Why the Australian government’s latest report on automation ignored the rise of self-driving cars

The government has made a glaring omission in the latest research on the future of Australian industry.

Can you spot what’s wrong with this graph?

It’s perhaps the biggest and most notable tech trend of 2014, yet it’s missing from the government’s latest research on the future of Australian industry.

According to the government’s latest report, truckies, bus drivers and taxi drivers are among the least likely to have their job replaced by automation within the near future. But anyone tied to the technology sector would know that all three of these jobs are in the firing line for disruption by self-driving cars.

The wheels of disruption are already in motion. Regulation is changing ahead of the self-driving car revolution. For example, the UK passed laws earlier this year to allow self-driving cars on the road, well before their anticipated mainstream release. The state of California followed suit just a couple of months ago.

Closer to home, Business Spectator has already documented how BHP Billiton is using automated trucks to cut costs and drive productivity.

Mainstream adoption of the technology could occur sooner than we think. According to Accenture’s Australia and New Zealand managing director David Maunsell, so far analyst reports and estimates have consistently overshot the pace of the trend. He believes the forecast made by former General Motors corporate vice-president Larry Burns -- that self-driving cars will be mainstream by 2018 -- is too conservative.

This all begs the question: why wasn’t this mentioned or accounted for in the report? The answer is rational, albeit convoluted. 

According to Mark Cully, the report’s main author and chief economist at the Department of Industry, the report attempted to replicate and localise a prior MIT study into job automation. It suggested that role automation depended on the nature of the role: routine tasks could be automated, whereas manual and abstract tasks could not.

Here’s the problem: for control, this study negated any influence of current or future technology. It simply considered the nature of the roles in isolation.

It basically said that routine jobs, like the ones below, could be automated. 

The report also suggested that roles which include manual labour or abstract work would be more difficult to replace with machines. But this isn’t exactly the case.
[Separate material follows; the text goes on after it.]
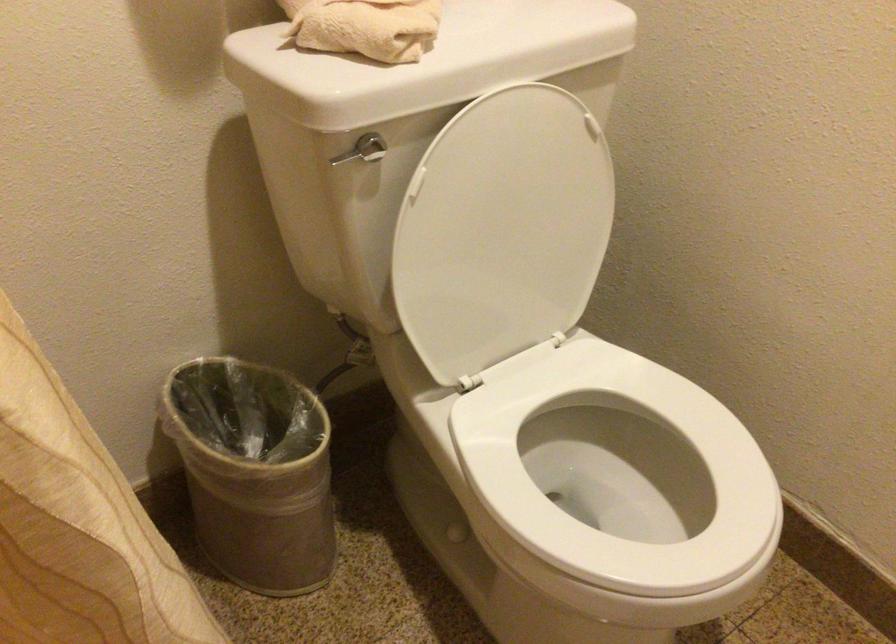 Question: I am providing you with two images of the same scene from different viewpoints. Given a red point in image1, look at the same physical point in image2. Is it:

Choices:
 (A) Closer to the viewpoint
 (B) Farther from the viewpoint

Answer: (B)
In fact, another study from Oxford University considers taxi and truck drivers roles to be significantly more endangered by automation.
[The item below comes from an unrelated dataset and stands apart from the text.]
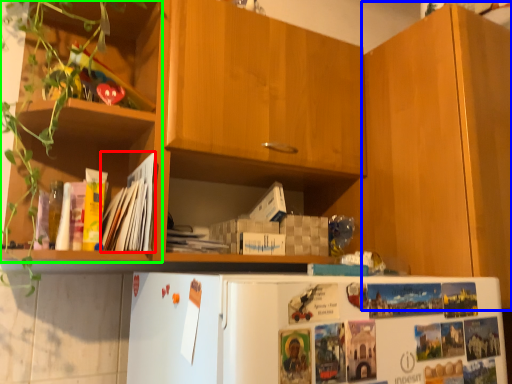 Question: Considering the real-world distances, which object is farthest from magazine (highlighted by a red box)? cabinetry (highlighted by a blue box) or shelf (highlighted by a green box)?

Choices:
 (A) cabinetry
 (B) shelf

Answer: (A) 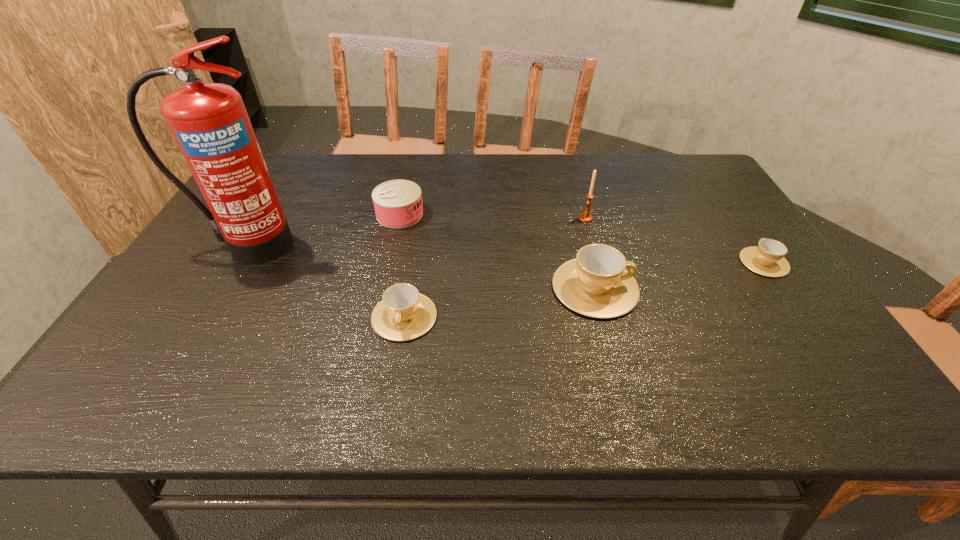 Given the evenly spaced cups in the image, where should an extra cup be added on the left to preserve the spacing? Please point to a vacant space. Please provide its 2D coordinates. Your answer should be formatted as a tuple, i.e. [(x, y)], where the tuple contains the x and y coordinates of a point satisfying the conditions above.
Regardless of the report, Cully believes automation will, in fact, disrupt the transport sector.

“As well as trucking, it [automation] may also affect mining, insurance, and public and private transport, including taxi services,” he told The Ticker.

“Equally, as the report makes clear, new technologies create all sorts of new job opportunities, as well as the benefits they offer consumers in lower prices and higher incomes,” Cully added.

This situation is an important lesson in interpreting research on automation and even wider technological disruption. Regardless of the figures or the credibility of the research, sometimes the most logical answer is indeed the most accurate one.